The placement rationale is physical: A20 masking sits combinationally on the core’s memory-address path (eff_a20 gates address bit 20), which cannot tolerate an A53 round-trip — hence port92 rtl # fast A20 gates the address bus in fpga/periph_split.config and no cosim branch. The flag exists so the io_ps_sel chain is complete and uniform for all nine non-bus-master device rows (the generator’s ide/dma/dma2 rows define VEN_IDE_PS/VEN_DMA_PS/VEN_DMA2_PS but have no io_ps_sel term in the RTL at all), and as the seam a future PS→PL A20 return path would build on. Note that VEN_I8042_PS implicitly depends on port-92 staying in RTL for A20 coverage on the psocdev diff; PS-placing port-92 would orphan A20 entirely. The device’s RTL coverage is the all-RTL psocdev A20-mask differential plus the standalone unit self-check (the port92 target of verif/soc/Makefilemake -C verif/soc port92, driving tb_ven_port92.cpp).

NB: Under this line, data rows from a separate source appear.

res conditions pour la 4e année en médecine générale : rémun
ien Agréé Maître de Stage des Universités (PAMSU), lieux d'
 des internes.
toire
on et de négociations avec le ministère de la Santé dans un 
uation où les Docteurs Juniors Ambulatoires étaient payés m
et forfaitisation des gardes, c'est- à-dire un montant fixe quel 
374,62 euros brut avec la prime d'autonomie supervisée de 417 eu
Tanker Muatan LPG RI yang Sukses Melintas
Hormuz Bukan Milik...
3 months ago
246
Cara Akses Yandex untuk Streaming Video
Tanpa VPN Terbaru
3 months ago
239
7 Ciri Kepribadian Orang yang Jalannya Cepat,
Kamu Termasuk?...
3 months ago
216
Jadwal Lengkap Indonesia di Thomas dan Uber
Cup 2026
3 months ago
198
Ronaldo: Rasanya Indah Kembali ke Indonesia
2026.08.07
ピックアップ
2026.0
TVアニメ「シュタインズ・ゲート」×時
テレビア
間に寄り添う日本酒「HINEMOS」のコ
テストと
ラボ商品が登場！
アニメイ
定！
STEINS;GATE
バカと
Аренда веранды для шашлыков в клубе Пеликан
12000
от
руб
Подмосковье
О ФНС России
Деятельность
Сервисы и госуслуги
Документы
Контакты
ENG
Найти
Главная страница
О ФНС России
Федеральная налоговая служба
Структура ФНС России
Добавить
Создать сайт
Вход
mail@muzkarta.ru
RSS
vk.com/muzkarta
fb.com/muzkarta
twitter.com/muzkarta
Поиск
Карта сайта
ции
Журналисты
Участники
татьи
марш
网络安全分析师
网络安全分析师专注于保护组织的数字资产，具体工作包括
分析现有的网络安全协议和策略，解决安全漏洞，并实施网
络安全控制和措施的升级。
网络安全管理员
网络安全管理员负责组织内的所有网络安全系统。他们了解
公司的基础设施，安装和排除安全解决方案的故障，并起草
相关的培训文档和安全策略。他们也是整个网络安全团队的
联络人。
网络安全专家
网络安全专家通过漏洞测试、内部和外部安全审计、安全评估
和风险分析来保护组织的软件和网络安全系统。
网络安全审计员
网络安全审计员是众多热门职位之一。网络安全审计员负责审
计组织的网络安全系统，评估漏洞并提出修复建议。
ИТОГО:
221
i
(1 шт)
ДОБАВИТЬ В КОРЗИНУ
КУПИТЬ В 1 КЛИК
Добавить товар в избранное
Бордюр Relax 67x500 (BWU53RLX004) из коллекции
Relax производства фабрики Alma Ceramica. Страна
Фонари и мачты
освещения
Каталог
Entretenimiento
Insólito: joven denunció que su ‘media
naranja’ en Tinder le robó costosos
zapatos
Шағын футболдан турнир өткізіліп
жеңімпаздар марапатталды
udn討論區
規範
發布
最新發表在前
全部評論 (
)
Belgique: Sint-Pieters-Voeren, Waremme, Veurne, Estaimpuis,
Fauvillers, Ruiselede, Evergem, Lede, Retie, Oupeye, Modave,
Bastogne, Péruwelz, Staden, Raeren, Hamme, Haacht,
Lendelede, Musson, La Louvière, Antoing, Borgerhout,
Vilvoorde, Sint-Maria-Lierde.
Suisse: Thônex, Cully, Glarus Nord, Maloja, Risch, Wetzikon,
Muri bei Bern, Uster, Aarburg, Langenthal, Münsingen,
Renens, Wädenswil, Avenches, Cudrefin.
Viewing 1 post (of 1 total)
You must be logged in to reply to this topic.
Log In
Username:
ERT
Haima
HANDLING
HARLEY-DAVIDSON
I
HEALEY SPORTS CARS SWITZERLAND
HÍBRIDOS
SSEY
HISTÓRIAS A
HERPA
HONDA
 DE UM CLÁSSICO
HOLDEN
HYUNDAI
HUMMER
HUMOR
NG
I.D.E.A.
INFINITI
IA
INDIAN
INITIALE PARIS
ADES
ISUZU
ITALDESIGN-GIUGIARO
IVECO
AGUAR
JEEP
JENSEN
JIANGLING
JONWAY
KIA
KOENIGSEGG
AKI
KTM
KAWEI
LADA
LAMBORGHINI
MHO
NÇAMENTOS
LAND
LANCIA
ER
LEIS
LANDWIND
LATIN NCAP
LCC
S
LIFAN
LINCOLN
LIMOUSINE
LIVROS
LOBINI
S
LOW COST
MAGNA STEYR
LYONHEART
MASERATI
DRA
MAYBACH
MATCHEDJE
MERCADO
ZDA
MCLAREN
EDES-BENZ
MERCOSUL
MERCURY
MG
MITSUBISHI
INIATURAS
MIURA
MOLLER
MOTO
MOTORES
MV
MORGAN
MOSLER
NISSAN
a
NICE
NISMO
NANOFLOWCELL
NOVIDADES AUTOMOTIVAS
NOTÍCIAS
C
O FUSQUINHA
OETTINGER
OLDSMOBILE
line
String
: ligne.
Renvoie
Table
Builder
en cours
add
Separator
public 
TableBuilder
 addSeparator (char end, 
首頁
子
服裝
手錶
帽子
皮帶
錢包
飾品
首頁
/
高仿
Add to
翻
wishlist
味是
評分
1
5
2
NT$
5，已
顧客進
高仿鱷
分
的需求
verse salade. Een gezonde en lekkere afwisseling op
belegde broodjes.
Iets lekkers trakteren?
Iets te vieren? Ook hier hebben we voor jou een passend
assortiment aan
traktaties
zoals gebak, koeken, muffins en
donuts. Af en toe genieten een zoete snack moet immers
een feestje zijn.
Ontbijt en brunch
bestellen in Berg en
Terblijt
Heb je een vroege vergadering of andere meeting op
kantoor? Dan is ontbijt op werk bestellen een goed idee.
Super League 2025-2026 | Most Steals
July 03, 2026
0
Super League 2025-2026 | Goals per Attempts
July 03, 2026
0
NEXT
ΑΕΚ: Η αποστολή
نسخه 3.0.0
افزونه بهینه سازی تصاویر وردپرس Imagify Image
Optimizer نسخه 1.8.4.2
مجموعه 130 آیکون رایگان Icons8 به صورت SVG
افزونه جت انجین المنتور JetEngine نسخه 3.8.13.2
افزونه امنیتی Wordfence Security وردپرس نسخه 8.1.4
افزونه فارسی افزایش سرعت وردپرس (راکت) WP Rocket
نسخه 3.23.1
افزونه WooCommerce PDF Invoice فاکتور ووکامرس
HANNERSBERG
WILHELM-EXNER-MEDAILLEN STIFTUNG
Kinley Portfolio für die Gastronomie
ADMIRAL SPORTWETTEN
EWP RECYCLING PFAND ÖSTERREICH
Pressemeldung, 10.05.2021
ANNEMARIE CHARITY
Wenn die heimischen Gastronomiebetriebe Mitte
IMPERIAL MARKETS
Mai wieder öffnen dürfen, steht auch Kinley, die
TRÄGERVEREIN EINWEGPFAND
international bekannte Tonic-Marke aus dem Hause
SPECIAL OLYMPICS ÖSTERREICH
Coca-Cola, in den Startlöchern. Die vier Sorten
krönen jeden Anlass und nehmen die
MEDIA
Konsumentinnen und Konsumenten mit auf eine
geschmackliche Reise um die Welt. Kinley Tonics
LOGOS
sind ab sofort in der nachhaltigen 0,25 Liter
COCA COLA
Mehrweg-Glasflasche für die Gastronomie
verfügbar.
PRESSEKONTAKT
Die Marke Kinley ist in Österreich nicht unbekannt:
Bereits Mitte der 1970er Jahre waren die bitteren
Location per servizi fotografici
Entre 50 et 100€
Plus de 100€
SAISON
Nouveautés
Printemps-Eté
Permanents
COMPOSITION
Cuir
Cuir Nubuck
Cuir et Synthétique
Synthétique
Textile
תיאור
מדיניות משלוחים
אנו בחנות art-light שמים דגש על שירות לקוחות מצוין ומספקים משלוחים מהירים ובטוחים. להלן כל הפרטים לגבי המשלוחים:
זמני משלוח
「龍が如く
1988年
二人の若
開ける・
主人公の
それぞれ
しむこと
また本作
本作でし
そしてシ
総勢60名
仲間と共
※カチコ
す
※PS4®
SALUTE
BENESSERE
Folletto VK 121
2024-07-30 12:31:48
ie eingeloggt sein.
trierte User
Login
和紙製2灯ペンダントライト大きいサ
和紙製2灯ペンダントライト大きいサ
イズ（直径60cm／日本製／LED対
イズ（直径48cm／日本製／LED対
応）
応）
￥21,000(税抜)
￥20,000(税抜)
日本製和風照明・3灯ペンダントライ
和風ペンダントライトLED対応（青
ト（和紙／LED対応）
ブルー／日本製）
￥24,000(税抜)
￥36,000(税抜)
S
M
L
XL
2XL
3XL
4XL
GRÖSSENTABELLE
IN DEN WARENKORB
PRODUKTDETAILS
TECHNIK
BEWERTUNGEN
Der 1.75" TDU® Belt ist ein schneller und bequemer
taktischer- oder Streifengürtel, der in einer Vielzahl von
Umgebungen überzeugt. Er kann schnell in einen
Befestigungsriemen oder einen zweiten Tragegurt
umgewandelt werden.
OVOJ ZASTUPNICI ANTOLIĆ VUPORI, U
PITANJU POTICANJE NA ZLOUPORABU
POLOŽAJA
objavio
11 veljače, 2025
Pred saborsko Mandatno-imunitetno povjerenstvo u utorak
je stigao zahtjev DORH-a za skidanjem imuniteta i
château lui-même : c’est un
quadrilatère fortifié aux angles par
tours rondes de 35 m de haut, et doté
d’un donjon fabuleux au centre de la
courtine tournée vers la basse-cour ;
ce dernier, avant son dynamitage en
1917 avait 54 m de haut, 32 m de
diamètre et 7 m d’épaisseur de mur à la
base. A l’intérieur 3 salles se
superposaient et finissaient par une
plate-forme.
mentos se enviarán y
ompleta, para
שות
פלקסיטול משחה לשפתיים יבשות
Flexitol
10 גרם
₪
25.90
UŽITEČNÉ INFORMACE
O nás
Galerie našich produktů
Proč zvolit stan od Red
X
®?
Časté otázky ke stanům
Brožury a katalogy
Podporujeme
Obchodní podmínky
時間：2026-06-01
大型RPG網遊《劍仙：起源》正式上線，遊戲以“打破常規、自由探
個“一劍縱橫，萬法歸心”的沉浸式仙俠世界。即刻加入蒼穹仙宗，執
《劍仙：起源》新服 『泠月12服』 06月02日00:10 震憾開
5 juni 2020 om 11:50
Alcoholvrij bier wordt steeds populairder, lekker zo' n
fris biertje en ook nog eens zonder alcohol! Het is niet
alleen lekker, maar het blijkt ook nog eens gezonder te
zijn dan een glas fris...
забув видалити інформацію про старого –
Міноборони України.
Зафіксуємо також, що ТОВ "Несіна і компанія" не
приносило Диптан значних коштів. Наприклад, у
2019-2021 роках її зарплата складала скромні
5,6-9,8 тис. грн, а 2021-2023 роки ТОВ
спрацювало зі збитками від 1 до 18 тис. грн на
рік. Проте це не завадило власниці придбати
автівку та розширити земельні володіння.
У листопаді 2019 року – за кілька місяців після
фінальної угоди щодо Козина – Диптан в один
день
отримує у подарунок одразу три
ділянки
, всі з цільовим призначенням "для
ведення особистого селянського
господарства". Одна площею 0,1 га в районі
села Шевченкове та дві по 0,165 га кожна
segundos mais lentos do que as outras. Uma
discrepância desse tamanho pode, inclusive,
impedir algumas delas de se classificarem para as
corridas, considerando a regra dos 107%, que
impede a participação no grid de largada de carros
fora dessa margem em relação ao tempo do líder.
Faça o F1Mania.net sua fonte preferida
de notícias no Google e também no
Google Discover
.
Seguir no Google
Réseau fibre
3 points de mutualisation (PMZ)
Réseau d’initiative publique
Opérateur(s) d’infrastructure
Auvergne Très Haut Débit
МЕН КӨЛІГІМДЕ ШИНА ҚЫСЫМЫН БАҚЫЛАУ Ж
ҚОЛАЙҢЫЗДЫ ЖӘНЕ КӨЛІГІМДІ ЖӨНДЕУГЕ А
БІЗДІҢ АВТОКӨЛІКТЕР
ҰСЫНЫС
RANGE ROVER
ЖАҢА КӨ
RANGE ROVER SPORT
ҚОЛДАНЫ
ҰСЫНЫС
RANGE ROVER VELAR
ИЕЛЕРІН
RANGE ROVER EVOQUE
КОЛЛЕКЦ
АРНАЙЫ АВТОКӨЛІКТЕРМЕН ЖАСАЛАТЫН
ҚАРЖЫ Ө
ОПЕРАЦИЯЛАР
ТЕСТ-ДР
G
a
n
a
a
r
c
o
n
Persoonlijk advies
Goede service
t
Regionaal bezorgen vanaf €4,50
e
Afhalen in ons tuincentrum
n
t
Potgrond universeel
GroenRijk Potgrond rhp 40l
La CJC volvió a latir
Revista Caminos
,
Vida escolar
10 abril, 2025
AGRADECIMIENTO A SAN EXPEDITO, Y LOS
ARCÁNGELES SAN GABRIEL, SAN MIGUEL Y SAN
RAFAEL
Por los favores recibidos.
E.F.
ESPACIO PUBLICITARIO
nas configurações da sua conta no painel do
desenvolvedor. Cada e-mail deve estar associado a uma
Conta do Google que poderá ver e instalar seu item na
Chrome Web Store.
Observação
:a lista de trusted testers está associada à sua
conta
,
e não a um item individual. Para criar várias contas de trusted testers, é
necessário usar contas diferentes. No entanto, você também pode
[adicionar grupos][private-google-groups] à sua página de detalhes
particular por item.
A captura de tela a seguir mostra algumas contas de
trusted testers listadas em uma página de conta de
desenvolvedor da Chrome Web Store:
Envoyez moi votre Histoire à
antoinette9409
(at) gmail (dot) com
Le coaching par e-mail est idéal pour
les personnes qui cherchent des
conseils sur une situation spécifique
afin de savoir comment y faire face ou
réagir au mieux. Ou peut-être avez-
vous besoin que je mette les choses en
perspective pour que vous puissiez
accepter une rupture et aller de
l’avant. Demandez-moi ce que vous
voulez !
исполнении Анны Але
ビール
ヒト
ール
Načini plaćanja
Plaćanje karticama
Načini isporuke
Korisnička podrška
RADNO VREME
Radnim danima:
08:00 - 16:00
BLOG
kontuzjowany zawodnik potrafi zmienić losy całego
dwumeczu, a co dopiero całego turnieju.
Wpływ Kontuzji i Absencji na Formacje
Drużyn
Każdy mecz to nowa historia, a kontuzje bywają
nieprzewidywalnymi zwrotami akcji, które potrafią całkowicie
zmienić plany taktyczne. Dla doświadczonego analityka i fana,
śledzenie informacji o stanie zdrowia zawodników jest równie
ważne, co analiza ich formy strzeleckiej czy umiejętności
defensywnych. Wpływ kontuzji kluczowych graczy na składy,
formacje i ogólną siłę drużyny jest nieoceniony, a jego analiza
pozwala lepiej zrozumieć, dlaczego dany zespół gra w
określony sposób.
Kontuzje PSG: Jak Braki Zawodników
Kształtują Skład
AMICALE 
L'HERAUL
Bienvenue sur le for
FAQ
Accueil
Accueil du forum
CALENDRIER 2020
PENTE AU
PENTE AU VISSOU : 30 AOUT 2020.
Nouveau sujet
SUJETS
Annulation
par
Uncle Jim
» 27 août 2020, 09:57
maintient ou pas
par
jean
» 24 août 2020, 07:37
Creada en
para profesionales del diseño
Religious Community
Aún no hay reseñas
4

Peripheral tunables and debug instrumentation

This family is the SoC peripheral-tunable and debug-instrumentation knob set. Every flag is ifndef-defaulted in the RTL itself or ifdef-guarded around observation-only code (pure $display blocks, VEN_IDE_DISK_HEX’s $readmemh load, VEN_DBG_WD’s two observation registers), so a build with no flags is byte/cycle- identical to the golden-gated default. The tunables (VEN_IDE_DISK_HEX, VEN_IDE_DISK_SECTORS/CYLS/HEADS/SECS, VEN_RTC_EXTMEM_KB, VEN_PIT_TICK_DIV) exist because Verilator’s -G cannot reach a submodule parameter: ventium_soc.sv threads the ifndef-defaulted IDE geometry and PIT macros into the ven_ide/ven_pit instance parameters, while VEN_RTC_EXTMEM_KB is ifndef-defaulted and consumed directly inside rtl/soc/ven_rtc.sv (module-internal localparams; the ven_rtc instance takes only TICK_DIV). They are sim-only by design — set only on the tb_soc Verilator build line, never in any fpga/scripts/*.tcl define list — though that is moot for the deployed bitstream, whose file list omits ventium_soc and these peripherals entirely; the one flow that does synthesize ven_ide (the full-SoC probe) hard-errors on the disk[] array regardless (fpga/TIMING_PROBLEMS.md P1-2), and P1-3 records that the sim tick divisors must be retuned for a real fabric clock.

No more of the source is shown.